FAQ
We have a bad disk on one of our datanode machines, and while we have
dfs.datanode.failed.volumes.tolerated set to 2 and didn't see any
problem while the DataNode process was running we are seeing a problem
when we needed to restart the DataNode process:

2011-03-24 16:50:20,071 WARN org.apache.hadoop.util.DiskChecker:
Incorrect permissions were set on /var/lib/stats/hdfs/4, expected:
rwxr-xr-x, while actual: ---------. Fixing...
2011-03-24 16:50:20,089 INFO org.apache.hadoop.util.NativeCodeLoader:
Loaded the native-hadoop library
2011-03-24 16:50:20,091 ERROR
org.apache.hadoop.hdfs.server.datanode.DataNode: EPERM: Operation not
permitted

In this case /var/lib/stats/hdfs/4 is the mount point for the bad disk.
It gets that permission error because we have the mount directory set
to be immutable:

root@s3:/var/log/hadoop# lsattr /var/lib/stats/hdfs/
------------------- /var/lib/stats/hdfs/2
----i------------e- /var/lib/stats/hdfs/4
------------------- /var/lib/stats/hdfs/3
------------------- /var/lib/stats/hdfs/1

As we'd previously seen HDFS just write to the local disk when a disk
couldn't be mounted.

HDFS is supposed to be able to handle failed disk, but it doesn't seem
to be doing the right thing in this case. Is this a known problem, or
is there some other way we should be configuring things to allow the
DataNode to come up in this situation?

(clearly we can remove the mount point from hdfs-site.xml, but that
doesn't feel like the correct solution)

Thanks
- Adam

Search Discussions

  • Adam Phelps at Mar 24, 2011 at 5:48 pm
    For reference, this is running hadoop 0.20.2 from the CDH3B4 distribution.

    - Adam
    On 3/24/11 10:30 AM, Adam Phelps wrote:
    We have a bad disk on one of our datanode machines, and while we have
    dfs.datanode.failed.volumes.tolerated set to 2 and didn't see any
    problem while the DataNode process was running we are seeing a problem
    when we needed to restart the DataNode process:

    2011-03-24 16:50:20,071 WARN org.apache.hadoop.util.DiskChecker:
    Incorrect permissions were set on /var/lib/stats/hdfs/4, expected:
    rwxr-xr-x, while actual: ---------. Fixing...
    2011-03-24 16:50:20,089 INFO org.apache.hadoop.util.NativeCodeLoader:
    Loaded the native-hadoop library
    2011-03-24 16:50:20,091 ERROR
    org.apache.hadoop.hdfs.server.datanode.DataNode: EPERM: Operation not
    permitted

    In this case /var/lib/stats/hdfs/4 is the mount point for the bad disk.
    It gets that permission error because we have the mount directory set to
    be immutable:

    root@s3:/var/log/hadoop# lsattr /var/lib/stats/hdfs/
    ------------------- /var/lib/stats/hdfs/2
    ----i------------e- /var/lib/stats/hdfs/4
    ------------------- /var/lib/stats/hdfs/3
    ------------------- /var/lib/stats/hdfs/1

    As we'd previously seen HDFS just write to the local disk when a disk
    couldn't be mounted.

    HDFS is supposed to be able to handle failed disk, but it doesn't seem
    to be doing the right thing in this case. Is this a known problem, or is
    there some other way we should be configuring things to allow the
    DataNode to come up in this situation?

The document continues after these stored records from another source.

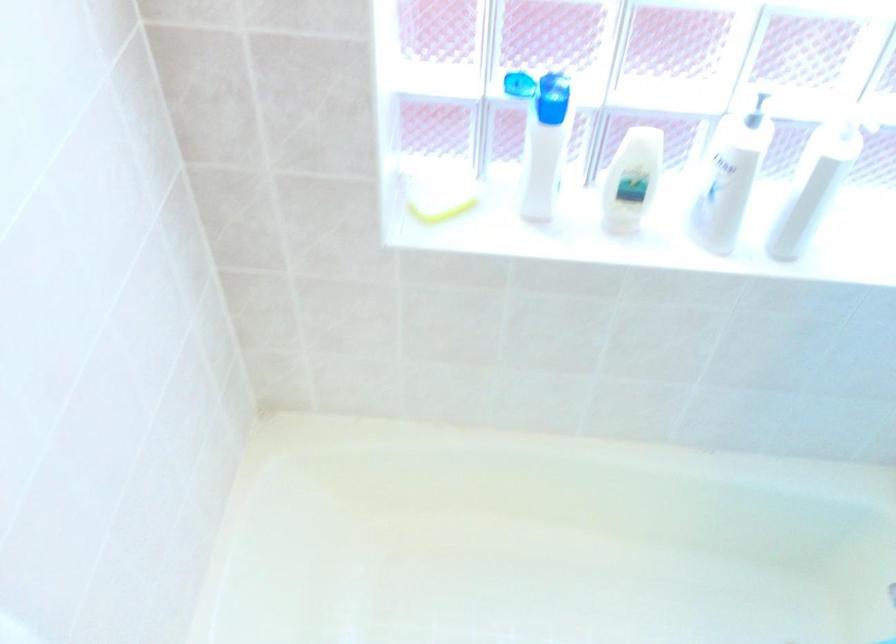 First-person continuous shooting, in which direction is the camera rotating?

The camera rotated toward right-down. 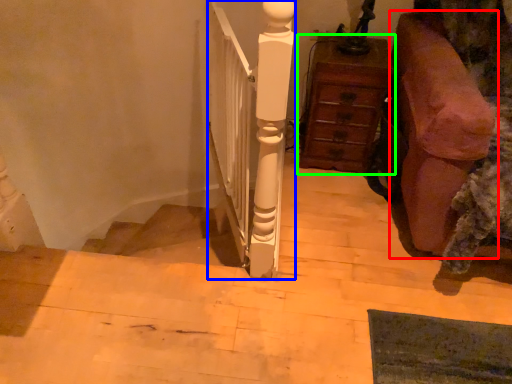 Question: Which object is the closest to the furniture (highlighted by a red box)? Choose among these: rail (highlighted by a blue box) or chest of drawers (highlighted by a green box).

Choices:
 (A) rail
 (B) chest of drawers

Answer: (B) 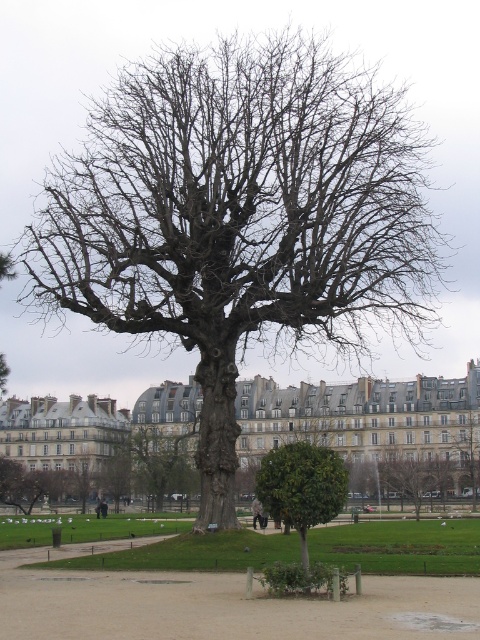 Consider the image. Does green grass at center appear on the right side of green leafy tree at center?

No, green grass at center is not to the right of green leafy tree at center.

Where is `green grass at center`? The width and height of the screenshot is (480, 640). green grass at center is located at coordinates (217, 602).

From the picture: Is green grass at center above bare wood tree at center?

No.

Is green grass at center to the right of bare wood tree at center from the viewer's perspective?

In fact, green grass at center is to the left of bare wood tree at center.

Does point (422, 608) come in front of point (479, 449)?

Yes, it is.

The width and height of the screenshot is (480, 640). In order to click on green grass at center in this screenshot , I will do `click(217, 602)`.

Between green leafy tree at center and bare wood tree at center, which one appears on the left side from the viewer's perspective?

Positioned to the left is green leafy tree at center.

In the scene shown: Measure the distance between green leafy tree at center and camera.

green leafy tree at center and camera are 68.73 meters apart from each other.

Find the location of a particular element. This screenshot has height=640, width=480. green leafy tree at center is located at coordinates (301, 486). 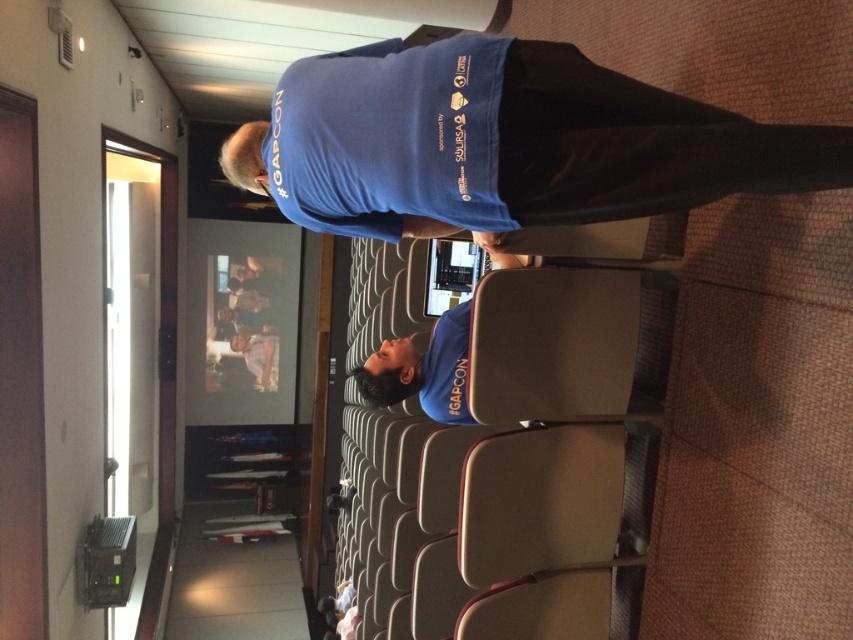 You are standing at the point labeled point (334, 76). You want to walk to the point labeled point (397, 397). Which direction should you face to walk directly towards your destination?

Since point (334, 76) is in front of point (397, 397), you should face backward to walk directly towards point (397, 397). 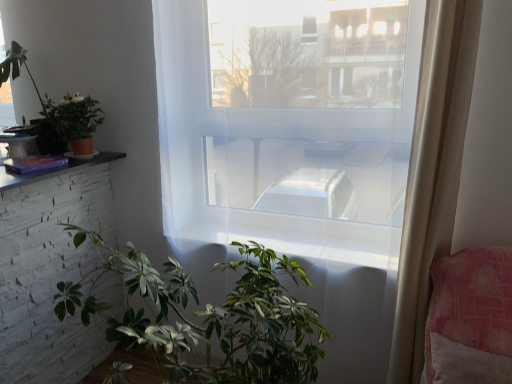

    (clearly we can remove the mount point from hdfs-site.xml, but that
    doesn't feel like the correct solution)

    Thanks
    - Adam
  • Allen Wittenauer at Mar 25, 2011 at 4:44 pm

    On Mar 24, 2011, at 10:47 AM, Adam Phelps wrote:

    For reference, this is running hadoop 0.20.2 from the CDH3B4 distribution.
    Given that this isn't a standard Apache release, you'll likely be better served by asking Cloudera.
  • Aaron T. Myers at Mar 25, 2011 at 4:49 pm
    bcc: hdfs-user@hadoop.apache.org
    + cdh-user@cloudera.org

    Hey Adam,

    Thanks a lot for the bug report. I've added cdh-user@ to this email, which
    may be a more appropriate list for this question.

    Best,
    Aaron

    --
    Aaron T. Myers
    Software Engineer, Cloudera


    On Thu, Mar 24, 2011 at 10:47 AM, Adam Phelps wrote:

    For reference, this is running hadoop 0.20.2 from the CDH3B4 distribution.

    - Adam

    On 3/24/11 10:30 AM, Adam Phelps wrote:

    We have a bad disk on one of our datanode machines, and while we have
    dfs.datanode.failed.volumes.tolerated set to 2 and didn't see any
    problem while the DataNode process was running we are seeing a problem
    when we needed to restart the DataNode process:

    2011-03-24 16:50:20,071 WARN org.apache.hadoop.util.DiskChecker:
    Incorrect permissions were set on /var/lib/stats/hdfs/4, expected:
    rwxr-xr-x, while actual: ---------. Fixing...
    2011-03-24 16:50:20,089 INFO org.apache.hadoop.util.NativeCodeLoader:
    Loaded the native-hadoop library
    2011-03-24 16:50:20,091 ERROR
    org.apache.hadoop.hdfs.server.datanode.DataNode: EPERM: Operation not
    permitted

    In this case /var/lib/stats/hdfs/4 is the mount point for the bad disk.
    It gets that permission error because we have the mount directory set to
    be immutable:

    root@s3:/var/log/hadoop# lsattr /var/lib/stats/hdfs/
    ------------------- /var/lib/stats/hdfs/2
    ----i------------e- /var/lib/stats/hdfs/4
    ------------------- /var/lib/stats/hdfs/3
    ------------------- /var/lib/stats/hdfs/1

    As we'd previously seen HDFS just write to the local disk when a disk
    couldn't be mounted.

    HDFS is supposed to be able to handle failed disk, but it doesn't seem
    to be doing the right thing in this case. Is this a known problem, or is
    there some other way we should be configuring things to allow the
    DataNode to come up in this situation?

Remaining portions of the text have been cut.